Handling the Release on a Conference Paper

If a physician or scientist plans to present a significant paper at a meeting or conference, the PIO may ask him or her to provide material for use in the newsroom. The usual request is for the complete text of the paper, a non-technical abstract or a news release provided in advance and in multiple copies.

Most speakers will cooperate with a request for media materials from the meeting's sponsors. However, some speakers fear that a news release or an abstract will be misunderstood by their colleagues as a veiled attempt to get publicity. Researchers should understand, however, that if their report has news value, the media will pick it up whether or not there is a release or advance text available. However, as mentioned earlier, having such materials available increases the likelihood that the work will be reported accurately and that appropriate credit will be given to others' work in the field.

Meetings and conferences may not have newsrooms or may establish them too late to permit advance planning. If you as a PIO learn of an important report from your institution — or if you are a scientist presenting one — and you have not heard from the media chairperson of the meeting, the following procedure is recommended:

Find out from the sponsoring society's media director what media facilities are planned.
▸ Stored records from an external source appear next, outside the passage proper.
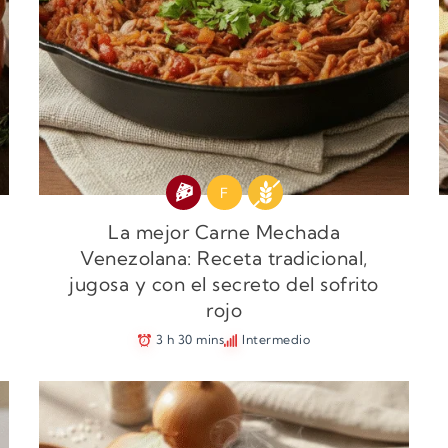
F
La mejor Carne Mechada
Venezolana: Receta tradicional,
jugosa y con el secreto del sofrito
rojo
3 h 30 mins
Intermedio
If there will be a newsroom, ask if the director would like you to provide a release or non-technical abstract or make the text and supporting materials available in advance.

If no media facilities are planned, ask if you may send out an embargoed release. If there is no objection, mail it to science writers and post it on a password-protected service such as EurekAlert! and Newswise well in advance of the meeting. Be sure to mark the appropriate release time in accordance with the sponsoring society's custom. Also, include information on how to contact the scientist at the meeting.

If the work to be reported has visual interest, a researcher may wish to invite local television reporters to visit his or her laboratory or plan to videotape the work in process. This should be done only with the sponsoring society's approval and with the understanding that the footage will be held and until the meeting report is made. The institution's public information office may provide its own footage and/or computer animations to television reporters attending the meeting. Again, where videotape is not available, interesting slides, computer graphics or photographic prints may be suitable.